◆ **TO DO**
Each entry must be restated word for word, with nothing omitted.

== RECORDED INFORMATION

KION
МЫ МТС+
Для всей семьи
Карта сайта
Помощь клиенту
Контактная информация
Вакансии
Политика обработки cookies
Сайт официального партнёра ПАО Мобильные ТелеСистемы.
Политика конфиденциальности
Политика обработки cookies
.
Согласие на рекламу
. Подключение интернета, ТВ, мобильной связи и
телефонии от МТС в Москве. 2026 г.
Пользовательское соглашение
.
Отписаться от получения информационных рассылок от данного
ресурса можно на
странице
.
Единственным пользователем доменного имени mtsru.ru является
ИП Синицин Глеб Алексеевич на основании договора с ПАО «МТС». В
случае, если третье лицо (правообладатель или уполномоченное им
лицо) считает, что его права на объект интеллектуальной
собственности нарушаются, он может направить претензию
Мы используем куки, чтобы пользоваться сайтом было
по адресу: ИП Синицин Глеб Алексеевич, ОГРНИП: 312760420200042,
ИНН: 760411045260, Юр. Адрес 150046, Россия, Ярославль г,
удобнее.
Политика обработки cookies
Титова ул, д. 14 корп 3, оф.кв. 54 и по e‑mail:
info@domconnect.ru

====

◆ **EXERCISE ANSWER**
KION
МЫ МТС+
Для всей семьи
Карта сайта
Помощь клиенту
Контактная информация
Вакансии
Политика обработки cookies
Сайт официального партнёра ПАО Мобильные ТелеСистемы.
Политика конфиденциальности
Политика обработки cookies
.
Согласие на рекламу
. Подключение интернета, ТВ, мобильной связи и
телефонии от МТС в Москве. 2026 г.
Пользовательское соглашение
.
Отписаться от получения информационных рассылок от данного
ресурса можно на
странице
.
Единственным пользователем доменного имени mtsru.ru является
ИП Синицин Глеб Алексеевич на основании договора с ПАО «МТС». В
случае, если третье лицо (правообладатель или уполномоченное им
лицо) считает, что его права на объект интеллектуальной
собственности нарушаются, он может направить претензию
Мы используем куки, чтобы пользоваться сайтом было
по адресу: ИП Синицин Глеб Алексеевич, ОГРНИП: 312760420200042,
ИНН: 760411045260, Юр. Адрес 150046, Россия, Ярославль г,
удобнее.
Политика обработки cookies
Титова ул, д. 14 корп 3, оф.кв. 54 и по e‑mail:
info@domconnect.ru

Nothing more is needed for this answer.